NMI Burial Excavation Records

County: Clare Site name: FANORE MORE

Sites and Monuments Record No.: N/A Licence number: 09E0400

Author: Michael Lynch, Leana, Killinaboy, Co. Clare.

Site type: Shell midden

Period/Dating:

ITM: E 514309m, N 707888m

Latitude, Longitude (decimal degrees): 53.114660, -9.280005

A rescue excavation was carried out at a recently recorded shell midden (CL001–019) in Fanore More, Co. Clare, during September and early October 2009. The site is situated on the south side of a small west–north-west-facing beach at Trawvealacalaha, c. 0.5km south of the main beach at Fanore.
The shell midden was discovered in October 2008 when a c. 7m-long band of compacted seashells and some burnt/shattered stone became exposed by high tides during stormy weather. The rescue excavation was carried out so that as much information as possible could be retrieved before the midden material was lost through further erosion. The aim of the excavation was to obtain radiocarbon dates from organic material and provide information on the morphology and extent of the midden.
Two trenches were excavated. Trench 1 (3m by 1.5m) was positioned in an area where the shells were most visible. The maximum depth of shell in Trench 1 was c. 130mm. Shells in the uppermost layer were compacted and fused together and were removed in blocks.

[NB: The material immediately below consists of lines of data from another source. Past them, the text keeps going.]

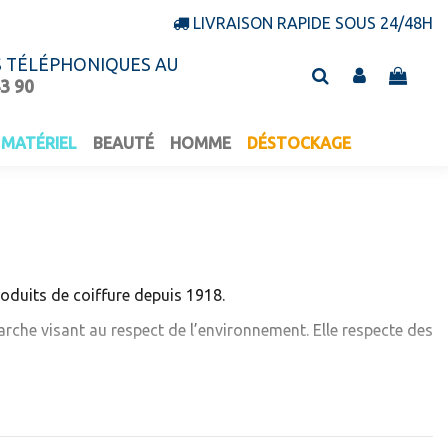
LIVRAISON RAPIDE SOUS 24/48H
S TÉLÉPHONIQUES AU
43 90
MATÉRIEL
BEAUTÉ
HOMME
DÉSTOCKAGE
oduits de coiffure depuis 1918.
rche visant au respect de l’environnement. Elle
respecte des
’environnement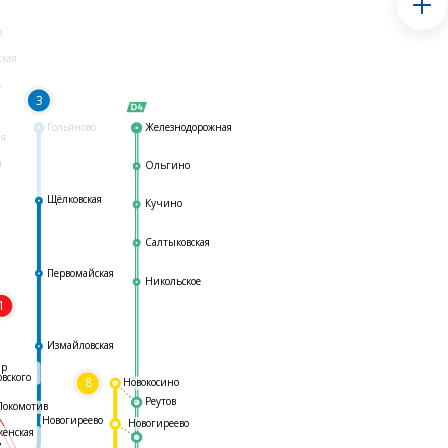
я
ская
ь
3
Гольяново
Железнодорожная
ая
я
Ольгино
Щёлковская
Кучино
Салтыковская
Первомайская
Никольское
1
я
Измайловская
ар
овского
8
Новокосино
Реутов
Локомотив
Новогиреево
Новогиреево
женская
ь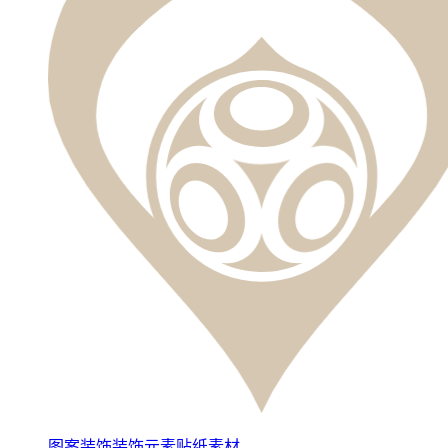
图案装饰装饰元素贴纸素材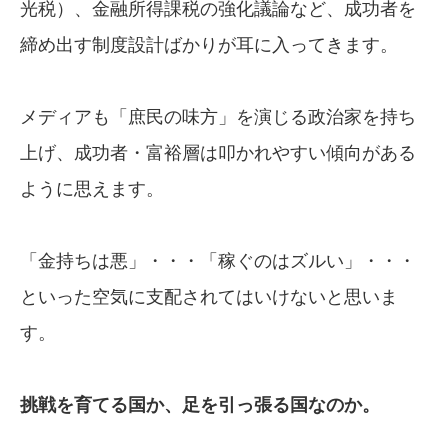
光税）、金融所得課税の強化議論など、成功者を
締め出す制度設計ばかりが耳に入ってきます。
メディアも「庶民の味方」を演じる政治家を持ち
上げ、成功者・富裕層は叩かれやすい傾向がある
ように思えます。
「金持ちは悪」・・・「稼ぐのはズルい」・・・
といった空気に支配されてはいけないと思いま
す。
挑戦を育てる国か、足を引っ張る国なのか。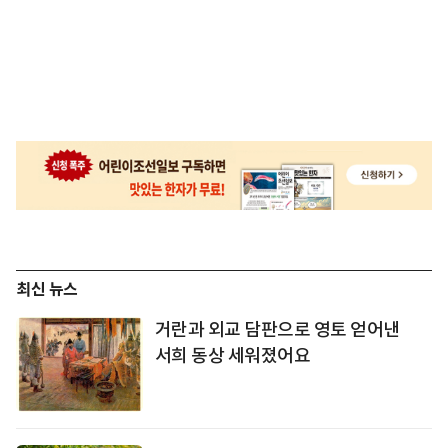
최신 뉴스
거란과 외교 담판으로 영토 얻어낸
서희 동상 세워졌어요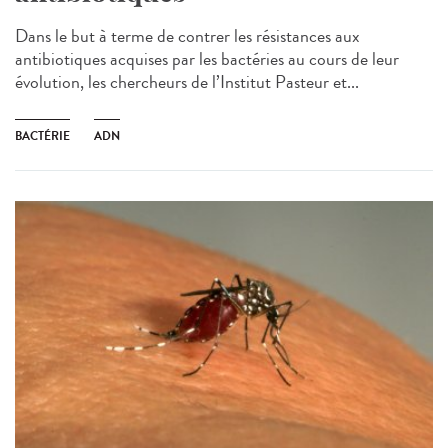
Dans le but à terme de contrer les résistances aux
antibiotiques acquises par les bactéries au cours de leur
évolution, les chercheurs de l’Institut Pasteur et...
BACTÉRIE
ADN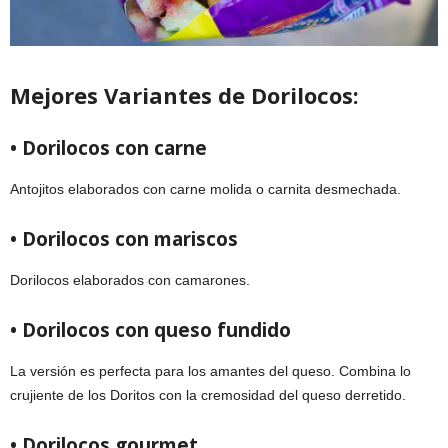
Mejores Variantes de Dorilocos:
• Dorilocos con carne
Antojitos elaborados con carne molida o carnita desmechada.
• Dorilocos con mariscos
Dorilocos elaborados con camarones.
• Dorilocos con queso fundido
La versión es perfecta para los amantes del queso. Combina lo
crujiente de los Doritos con la cremosidad del queso derretido.
• Dorilocos gourmet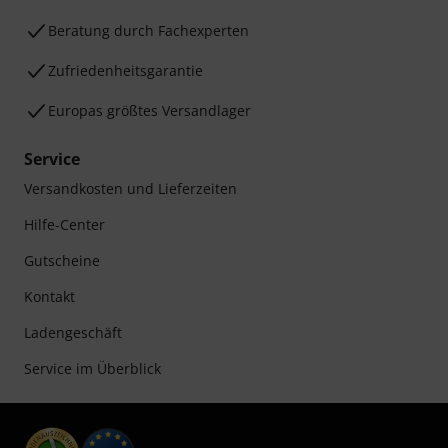
Beratung durch Fachexperten
Zufriedenheitsgarantie
Europas größtes Versandlager
Service
Versandkosten und Lieferzeiten
Hilfe-Center
Gutscheine
Kontakt
Ladengeschäft
Service im Überblick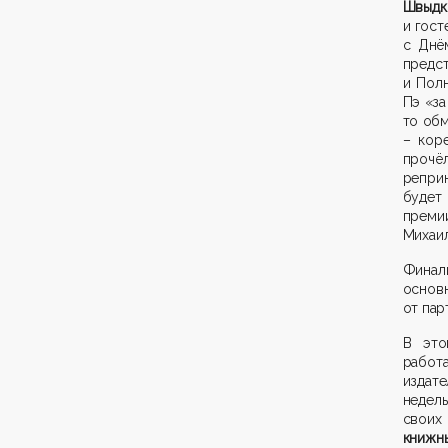
Швыдк
и гост
с Днё
пред
и
П
ол
Пэ
«
за
то обм
–
кор
прочё
реприн
будет
преми
Михаи
Финал
основ
от пар
В эт
работ
издат
е
недель
своих
книжн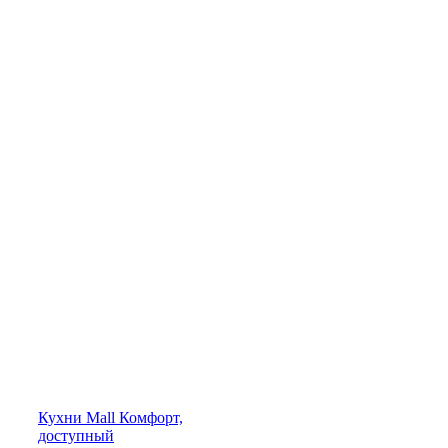
Кухни
Mall
Комфорт,
доступный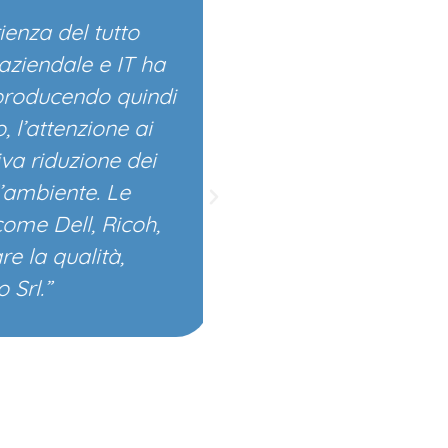
za del tutto
"La professionali
iendale e IT ha
comune di Semin
roducendo quindi
operatori dell'azi
’attenzione ai
e delle stampanti
 riduzione dei
mbiente. Le
e Dell, Ricoh,
a qualità,
l.”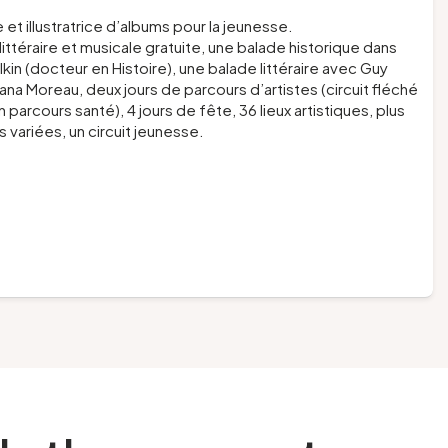
 et illustratrice d’albums pour la jeunesse.
ittéraire et musicale gratuite, une balade historique dans
kin (docteur en Histoire), une balade littéraire avec Guy
ana Moreau, deux jours de parcours d’artistes (circuit fléché
 parcours santé), 4 jours de fête, 36 lieux artistiques, plus
 variées, un circuit jeunesse.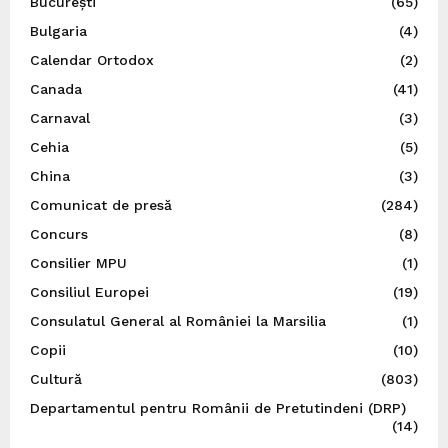
București
(65)
Bulgaria
(4)
Calendar Ortodox
(2)
Canada
(41)
Carnaval
(3)
Cehia
(5)
China
(3)
Comunicat de presă
(284)
Concurs
(8)
Consilier MPU
(1)
Consiliul Europei
(19)
Consulatul General al României la Marsilia
(1)
Copii
(10)
Cultură
(803)
Departamentul pentru Românii de Pretutindeni (DRP)
(14)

Those in the lower layers were looser and more easily excavated.
Preliminary results show that the midden is primarily made up of periwinkle, dog whelk and limpet. Although generally mixed, discrete deposits of shells with preferences for a particular type were ascertained. The excavation showed that the midden had extended for at least another metre to the north from the present eroded edge, thus indicating the minimum amount of erosion which had taken place on the north side.
The shell levels in the southern baulk of the trench show that the midden certainly extends in this direction under the sand, grasses, stones and boulders of the storm beach for an indeterminable distance, but probably for several metres. Shell samples from secure contexts were obtained for radiocarbon-dating.
Trench 2 (1.5m by 0.6m) was located c. 2m to the west of Trench 1 in an area where quantities of burnt/shattered stone and darker soil but little shell were visible.
Beneath deposits of sand and stone a black organic layer covered a deposit of burnt and shattered stone. A stone axe was found in this secure context along with some chert flakes and debitage. Shell and charcoal samples were secured from the various contexts for radiocarbon-dating.
Post-excavation analysis will include a specialist report on the lithics and this, along with the radiocarbon dates from the shell and charcoal samples, should confirm how the shell midden relates to the prehistoric activities suggested by the stone axe.